Mecz Rosji z Polską był planowany na 24 marca, w Moskwie.
PZPN na początku apelował do światowej federacji, by przeniosła miejsce rozgrywania tego spotkania ze stolicy Rosji. Jeszcze w piątek pismo w tej sprawie wysłały polska, szwedzka i czeska federacja.
Znaczna część opinii publicznej była jednak zgodna - to za mało. Rosja powinna być wykluczona z rozgrywek, a wobec braku takiej decyzji, z gry powinni zrezygnować Polacy.
W sobotę głos zabrał Cezary Kulesza. Prezes PZPN napisał na twitterze: Koniec ze słowami, czas na czyny! W związku z eskalacją agresji Federacji Rosyjskiej na Ukrainę, reprezentacja Polski nie zamierza rozegrać barażowego meczu z reprezentacją Rosji. To jedyna słuszna decyzja. Prowadzimy rozmowy z federacjami Szwecji i Czech, aby przedstawić FIFA wspólne stanowisko.

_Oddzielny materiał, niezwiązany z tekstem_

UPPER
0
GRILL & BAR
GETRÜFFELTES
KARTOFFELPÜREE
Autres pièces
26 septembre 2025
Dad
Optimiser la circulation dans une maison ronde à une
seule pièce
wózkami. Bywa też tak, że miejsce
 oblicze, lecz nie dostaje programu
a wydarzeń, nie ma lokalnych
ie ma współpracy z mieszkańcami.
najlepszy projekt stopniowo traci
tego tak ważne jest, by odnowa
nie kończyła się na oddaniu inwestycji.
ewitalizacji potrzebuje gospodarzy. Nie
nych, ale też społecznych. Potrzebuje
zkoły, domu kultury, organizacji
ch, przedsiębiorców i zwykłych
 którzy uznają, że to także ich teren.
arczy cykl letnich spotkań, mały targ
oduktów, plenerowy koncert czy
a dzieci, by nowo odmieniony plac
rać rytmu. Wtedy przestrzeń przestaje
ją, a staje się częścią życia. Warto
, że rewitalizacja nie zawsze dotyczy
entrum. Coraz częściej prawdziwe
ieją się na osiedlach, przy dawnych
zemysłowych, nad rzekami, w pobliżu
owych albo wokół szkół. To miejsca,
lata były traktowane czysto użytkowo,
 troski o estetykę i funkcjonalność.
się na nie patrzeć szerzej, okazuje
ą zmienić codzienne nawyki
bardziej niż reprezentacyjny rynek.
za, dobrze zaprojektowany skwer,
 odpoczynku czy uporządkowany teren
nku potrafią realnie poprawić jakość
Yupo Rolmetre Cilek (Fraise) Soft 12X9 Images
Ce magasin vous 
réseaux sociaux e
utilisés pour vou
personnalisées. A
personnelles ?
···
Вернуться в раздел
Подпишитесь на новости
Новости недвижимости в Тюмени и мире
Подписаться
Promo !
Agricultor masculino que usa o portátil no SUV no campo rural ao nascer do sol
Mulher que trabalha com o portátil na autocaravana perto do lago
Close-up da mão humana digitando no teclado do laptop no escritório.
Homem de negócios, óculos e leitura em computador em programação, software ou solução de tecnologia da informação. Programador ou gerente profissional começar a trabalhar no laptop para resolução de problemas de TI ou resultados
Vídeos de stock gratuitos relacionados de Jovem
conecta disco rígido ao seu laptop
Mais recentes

Słuszna decyzja! Nie wyobrażam sobie grania meczu z reprezentacją Rosji w sytuacji gdy trwa agresja zbrojna na Ukrainie. Rosyjscy piłkarze i kibice nie są za to odpowiedzialni, ale nie możemy udawać, że nic się nie dzieje - skomentował w swoich social mediach Robert Lewandowski.
Wcześniej, przed ogłoszeniem przez Kuleszę decyzji, kapitan reprezentacji Polski pisał: - Wszystko co piękne w sporcie jest sprzeczne z tym co niesie ze sobą wojna. Dla wszystkich ludzi, którzy cenią wolność i pokój to czas solidarności z ofiarami militarnej agresji na Ukrainę. Jako kapitan reprezentacji Polski będę rozmawiał z kolegami z drużyny w sprawie meczu z Rosją, żeby wypracować wspólne stanowisko w tej sprawie i jak najszybciej przedstawić je prezesowi PZPN.
Stanowisko piłkarzy reprezentacji opublikował również Grzegorz Krychowiak.
My, piłkarze reprezentacji Polski, wspólnie z PZPN podjęliśmy decyzję, że w wyniku agresji Rosji na Ukrainę nie zamierzamy wystąpić w barażowym meczu z Rosją. Nie jest to łatwa decyzja, ale w życiu są ważniejsze sprawy niż piłka nożna. Myślami jesteśmy z narodem ukraińskim i naszym Przyjacielem z reprezentacji Tomkiem Kędziorą, który wraz z rodziną wciąż przebywa w Kijowie
Kilka godzin po Polakach, taką samą decyzję przekazali Szwedzi.